[Dataset entries]
##############################

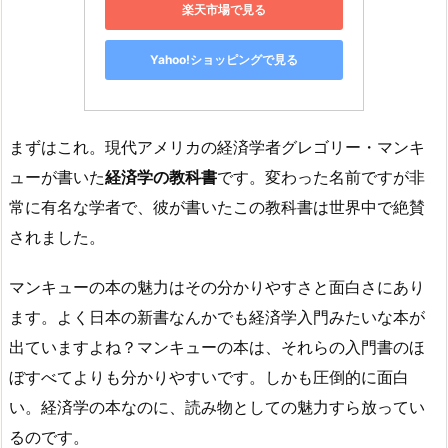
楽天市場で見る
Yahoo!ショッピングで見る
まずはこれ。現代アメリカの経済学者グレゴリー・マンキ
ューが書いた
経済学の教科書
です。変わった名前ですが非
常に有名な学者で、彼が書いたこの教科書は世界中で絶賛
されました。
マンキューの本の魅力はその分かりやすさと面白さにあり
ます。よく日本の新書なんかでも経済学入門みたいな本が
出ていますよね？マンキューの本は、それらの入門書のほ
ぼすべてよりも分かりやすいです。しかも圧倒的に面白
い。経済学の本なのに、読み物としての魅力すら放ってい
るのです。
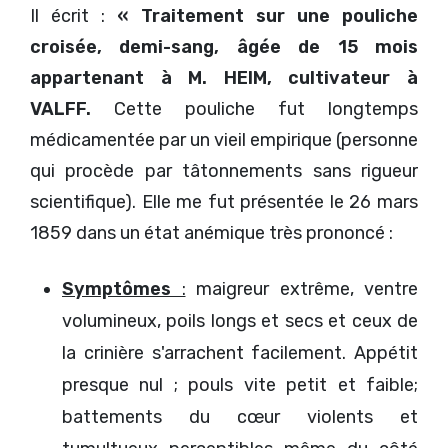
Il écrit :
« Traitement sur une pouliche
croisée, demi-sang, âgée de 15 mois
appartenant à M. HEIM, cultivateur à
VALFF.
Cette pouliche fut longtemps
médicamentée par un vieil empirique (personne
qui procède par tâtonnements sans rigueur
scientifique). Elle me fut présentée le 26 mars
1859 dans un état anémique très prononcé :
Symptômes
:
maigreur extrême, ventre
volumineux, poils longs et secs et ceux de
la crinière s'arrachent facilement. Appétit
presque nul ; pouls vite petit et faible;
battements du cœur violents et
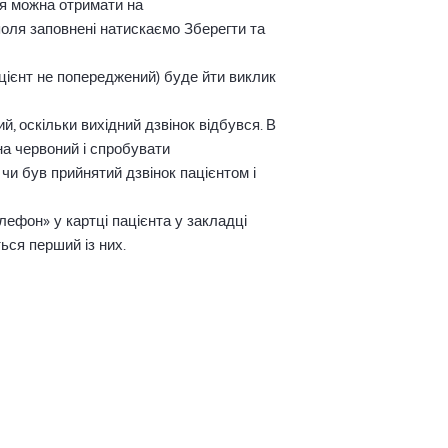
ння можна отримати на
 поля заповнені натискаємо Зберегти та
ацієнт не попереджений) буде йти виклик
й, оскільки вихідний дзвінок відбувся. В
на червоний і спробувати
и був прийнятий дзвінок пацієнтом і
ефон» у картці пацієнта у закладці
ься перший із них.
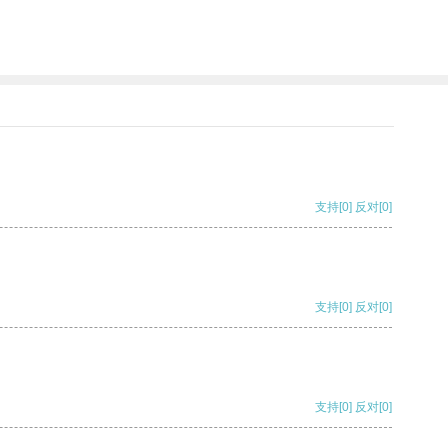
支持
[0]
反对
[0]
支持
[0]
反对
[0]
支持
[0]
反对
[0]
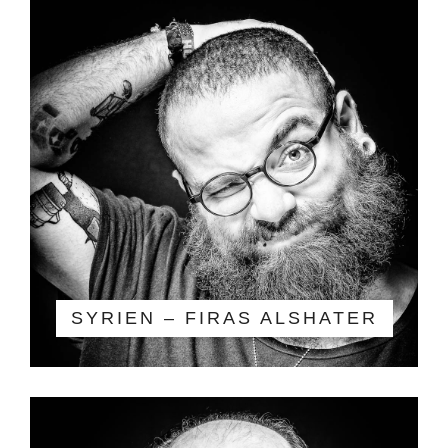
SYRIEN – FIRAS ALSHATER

##############################

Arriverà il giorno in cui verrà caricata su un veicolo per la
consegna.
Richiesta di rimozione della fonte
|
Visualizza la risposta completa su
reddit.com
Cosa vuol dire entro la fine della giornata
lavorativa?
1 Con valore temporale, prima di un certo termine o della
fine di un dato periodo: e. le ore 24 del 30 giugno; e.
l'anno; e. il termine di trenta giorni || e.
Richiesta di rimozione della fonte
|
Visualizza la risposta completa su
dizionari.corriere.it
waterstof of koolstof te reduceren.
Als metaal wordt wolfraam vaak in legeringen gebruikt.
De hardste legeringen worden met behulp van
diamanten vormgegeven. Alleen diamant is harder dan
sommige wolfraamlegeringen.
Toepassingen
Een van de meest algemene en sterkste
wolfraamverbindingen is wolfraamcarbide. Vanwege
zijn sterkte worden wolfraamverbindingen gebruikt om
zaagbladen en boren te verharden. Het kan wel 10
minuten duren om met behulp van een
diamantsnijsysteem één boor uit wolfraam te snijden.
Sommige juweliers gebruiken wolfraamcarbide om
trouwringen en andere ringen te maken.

##############################

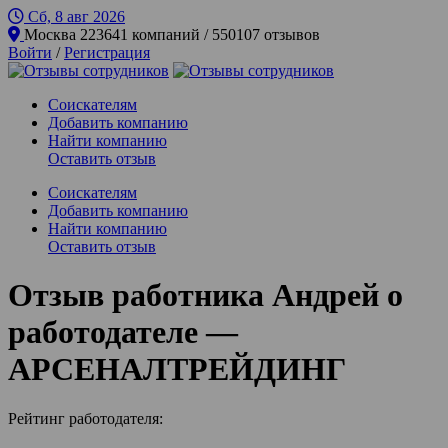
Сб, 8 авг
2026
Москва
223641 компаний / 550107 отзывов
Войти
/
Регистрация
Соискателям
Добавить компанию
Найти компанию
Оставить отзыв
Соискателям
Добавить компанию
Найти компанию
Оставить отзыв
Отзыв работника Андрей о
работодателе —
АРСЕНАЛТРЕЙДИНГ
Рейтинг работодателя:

##############################

» TO DO
Show every line of the entries above where the word "termine" occurs.

» SOLUTION
1 Con valore temporale, prima di un certo termine o della
l'anno; e. il termine di trenta giorni || e.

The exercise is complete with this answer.